Investments and reforms should be the top priority when considering the allocation of Greece’s recovery funds, said Alternate Finance Minister Theodore Skylakakis during the ongoing Thessaloniki Helexpo Forum.
Skylakakis stressed that putting the funds to strategic use was vital, particularly at this “unique and historic moment”.
“Whatever we put into the fund has to succeed,” he said, adding that timeframes are limited and adjustment difficult.
Skylakakis was referring to a total of 70 billion euros in EU rescue funds secured by Greece to address the repercussions of the coronavirus (Covid-19) pandemic from a 750-billion-euro recovery plan agreed on in Brussels in July.
Greece is expected to submit a draft of its national plan for the use of the funding to the European Commission on October 15 with the aim of finalizing its strategy 1 January 2021.

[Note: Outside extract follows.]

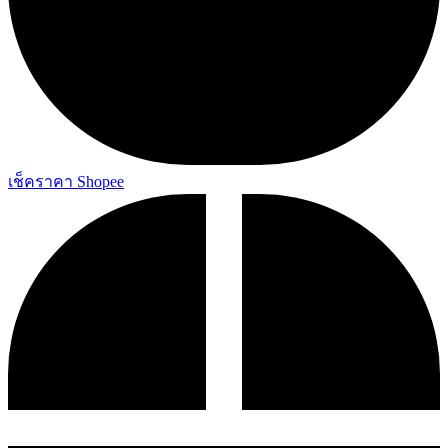
เช็คราคา Shopee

“The primary [goal] of the fund is to have the maximum growth impact. It will mobilize to the maximum degree private resources,” he said, adding that funding plans cannot change.
“Adjustment can only be made once, at the end of 2022, based on the revision of funding each country will receive. Changes will be extremely difficult, which means that everything we put into this fund will have to succeed,” Skylakakis said.
Meanwhile, speaking at the same event, Union of Hellenic Chambers President Konstantinos Mihalos proposed converting the Hellenic Development Bank into a basic vehicle for the utilization of resources allocated through the recovery fund.
Describing the funds as a “negotiation success”, Mihalos underlined that Greece must “learn from mistakes of the past. The resources of the recovery fund should not be used to cover structural problems of the Greek economy, fueling short-lived consumption, but to aim at the productive transformation of the economy by investing in high value-added and extroverted sectors”.